Por De Mogi29 SET 2017 - 08h00
Marcus Melo destacou que o Casarão do Carmo ajuda a contar a história de MogiFoto: Ney Sarmento/PMMC
O prefeito de Mogi das Cruzes, Marcus Melo (PSDB), participou, nesta quinta-feira (28), da solenidade de reinauguração do Casarão do Carmo. O prédio, que faz parte do patrimônio histórico, cultural e arquitetônico da cidade, passou por obras de reforma e conservação, para seguir em condições de receber o público e suas atividades, com segurança e conforto.
 
“Devolver um prédio assim à população da cidade á algo muito gratificante, pois mostra que estamos firmes na meta de resgatar, manter e preservar a história da nossa cidade. Que esse prédio possa muito em breve estar repleto de crianças, jovens e idosos conhecendo e aprendendo mais sobre a história de Mogi”, destacou o prefeito.
 
Melo falou também sobre a realocação da Coordenadoria Municipal de Turismo, que agora passa a atender em duas salas do Casarão do Carmo, destacando que isso pode servir como uma importante ferramenta para alavancar o turismo local. “Mogi das Cruzes tem um grande potencial turístico e trazer o Turismo para um prédio como esse significa aproximar este segmento das escolas, da própria comunidade e também dos turistas e pessoas de outras cidades que venham conhecer Mogi. Isso certamente trará recursos para o município”.
 
O secretário municipal de Cultura e coordenador municipal de Turismo, Mateus Sartori, lembrou que esta foi uma obra que buscou resgatar e reproduzir com exatidão os materiais originais utilizados na construção do Casarão. Por isso, como justificou, foi um trabalho de quase dez meses de duração.
 
Sartori falou também que segue com a intenção de resgatar o antigo nome do museu, que antes se denominava Museu Mogiano.

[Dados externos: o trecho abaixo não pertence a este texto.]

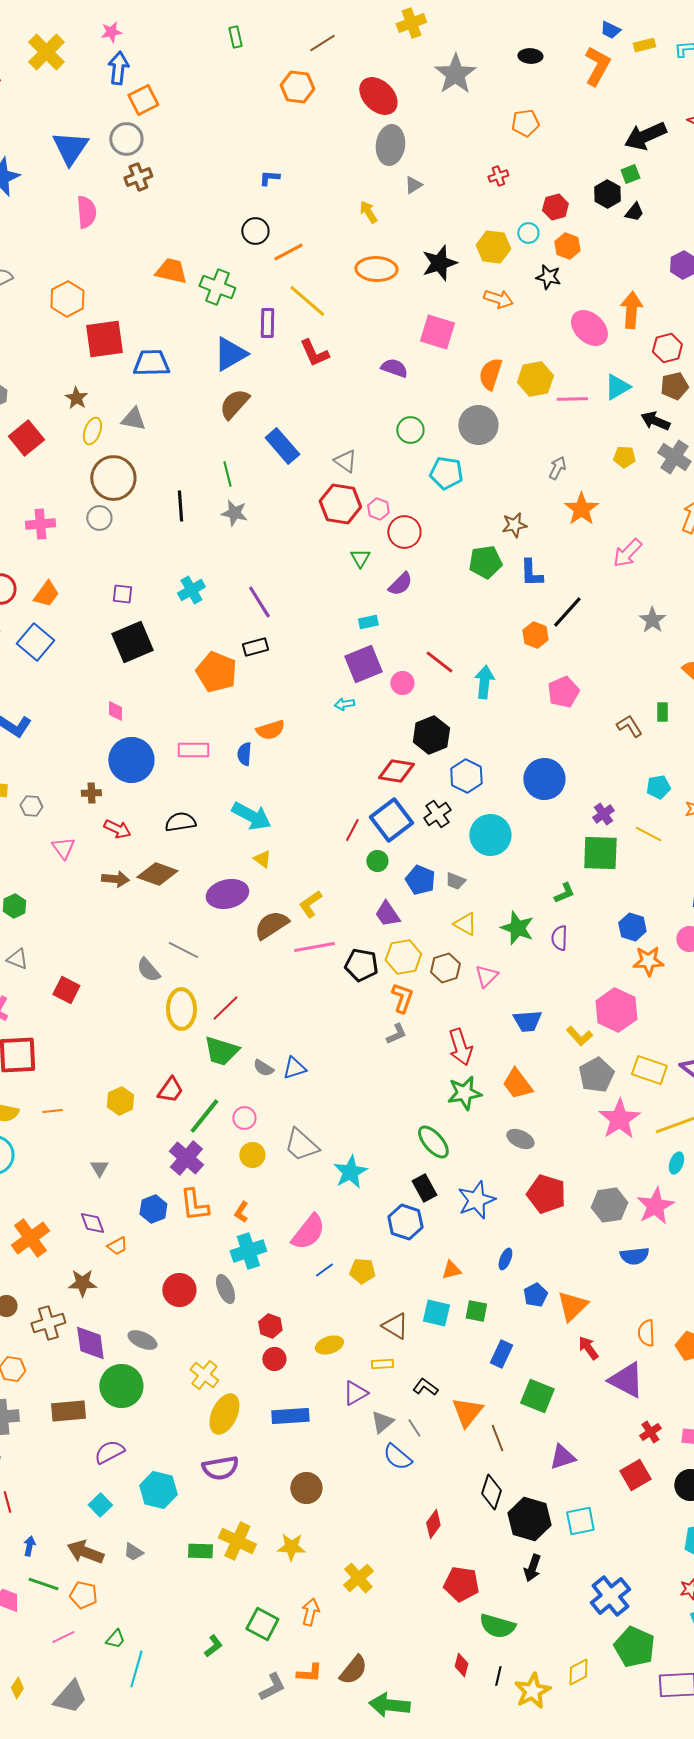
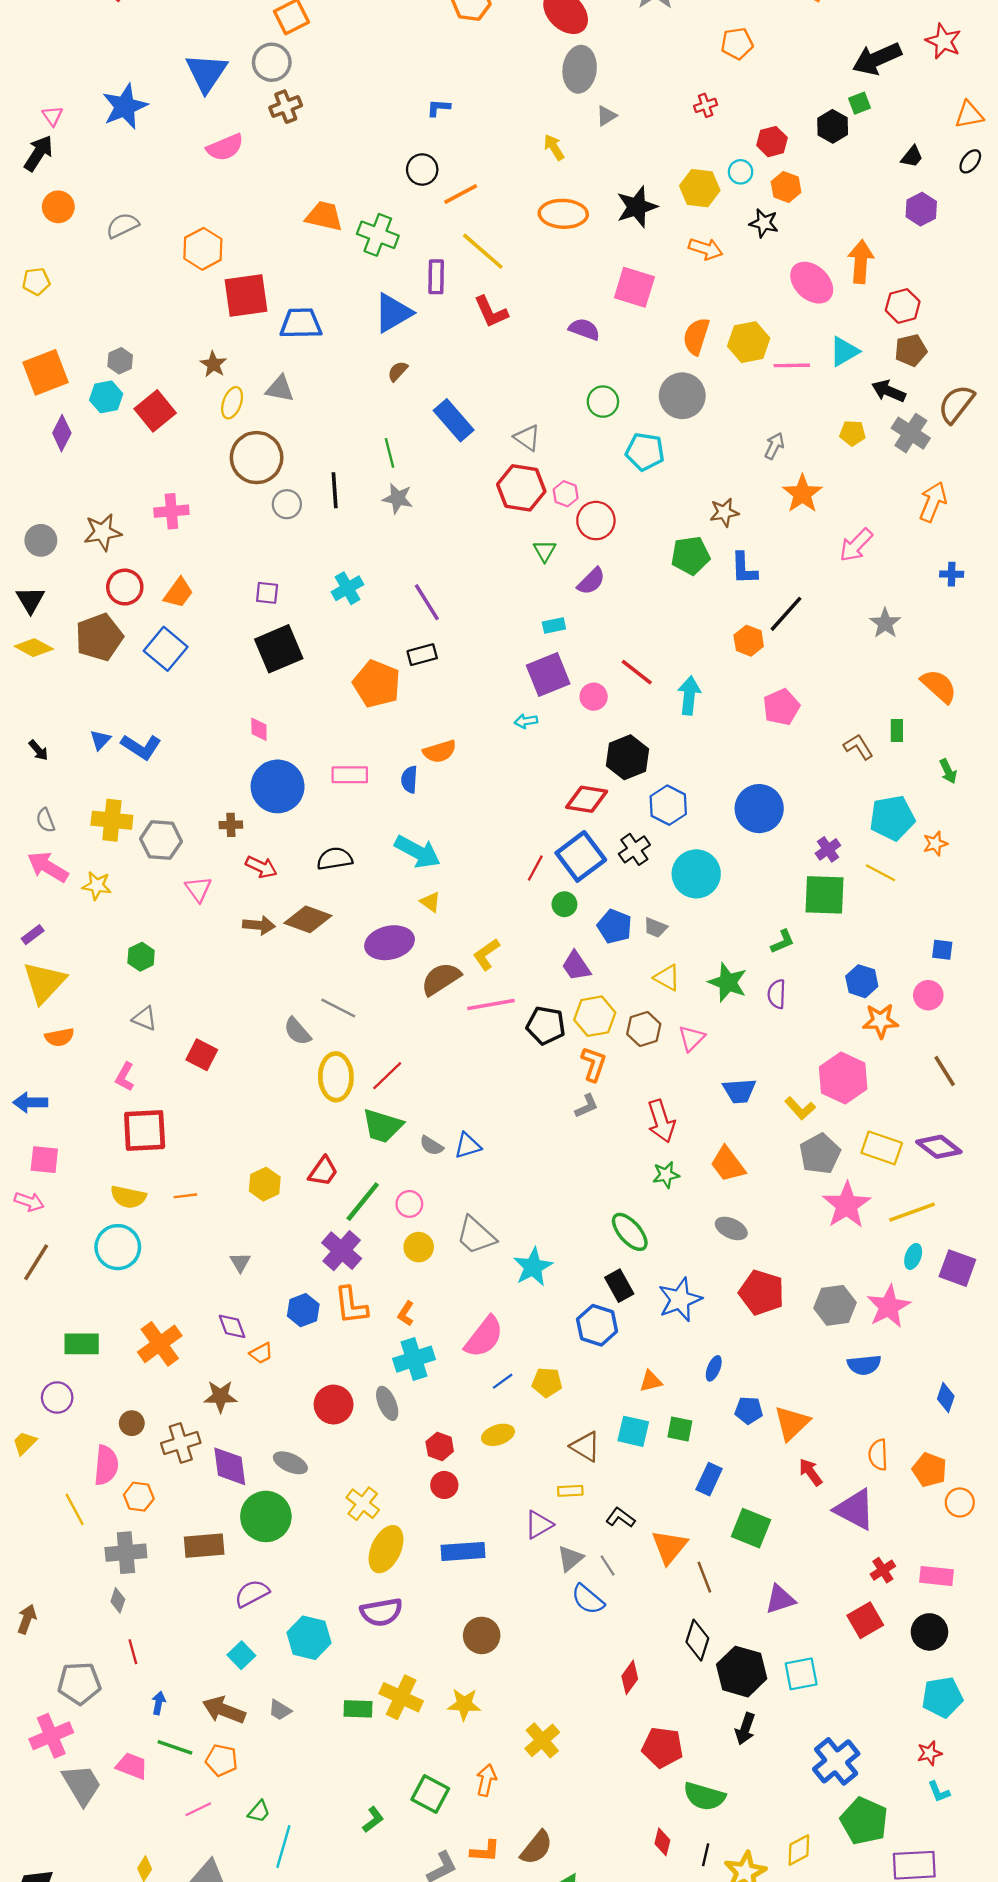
pink semicircle: (86, 212) -> (225, 147), turned 72
black trapezoid: (634, 212) -> (912, 157), moved
brown semicircle: (234, 404) -> (398, 371), size x0.6
gray circle: (99, 518) -> (287, 504), moved
cyan pentagon: (658, 787) -> (892, 818), size x1.6
gray hexagon: (31, 806) -> (161, 840), size x1.6
green star: (464, 1093) -> (666, 1175), size x0.7
blue pentagon: (535, 1295) -> (749, 1410), turned 30
yellow ellipse: (329, 1345) -> (498, 1435), moved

Para isso, fará um trabalho conjunto com a Secretaria de Governo, para a elaboração de uma minuta, que precisa ser aprovada na Câmara Municipal.
 
A presidente do Conselho Municipal de Preservação do Patrimônio Histórico, Cultural, Artístico e Paisagístico de Mogi das Cruzes (Comphap), Ana Sandim, também falou sobre a importância deste trabalho. “Isso é uma prova de como o município está valorizando e preservando sua história. Nosso tempo aqui é curto, mas este prédio vai ficar para as futuras gerações. É muito bom que, aos 457 anos da cidade, estamos conseguindo manter de pré prédios como este”, frisou.
 
Com investimento de R$ 115.703,80, as obras compreenderam revisão e manutenção geral do prédio, mais restauro de algumas estruturas, em respeito às suas características originais. Os trabalhos tiveram início em janeiro, foram executados pela empresa Topus Terra e acompanhados pelas Secretarias Municipais de Cultura e Obras.
 
Entre os serviços, foram feitos revisão e melhoria no telhado, para a retirada de vazamentos e infiltrações, revisão de calhas, rufos e condutores, revisão e reforma nas portas e janelas, tratamento e recomposição de forros, recomposição de rodapés, pintura geral e revisão nas instalações elétricas e hidráulicas. A obra também compreendeu a recuperação de algumas características originais do prédio, que acabaram modificadas com o passar dos anos, como o piso e as paredes.
 
No caso do piso, além de inteiramente lixado a mão, ele recebeu revestimento com cera de carnaúba, em substituição à cera sintética que durante muitos anos foi ali aplicada. Também foi feita a troca, conforme identificada a necessidade, de tábuas e barrotes de madeira. Já o caso da parede, foi feito um amplo trabalho de identificação e reprodução da composição da taipa, para que ela pudesse ser reparada em total respeito à sua técnica construtiva original.
 
O Casarão do Carmo seguirá abrigando o Museu Visconde de Mauá – o antigo Museu Mogiano, que guarda em seu acervo parte significativa da história do município, com destaque para a bandeira deixada por D. Pedro I em sua passagem por Mogi das Cruzes, logo após a Proclamação da Independência do Brasil. O museu agora ganhou novos itens em seu acervo, como a cruz e a escada pertencentes à antiga Igreja do Rosário.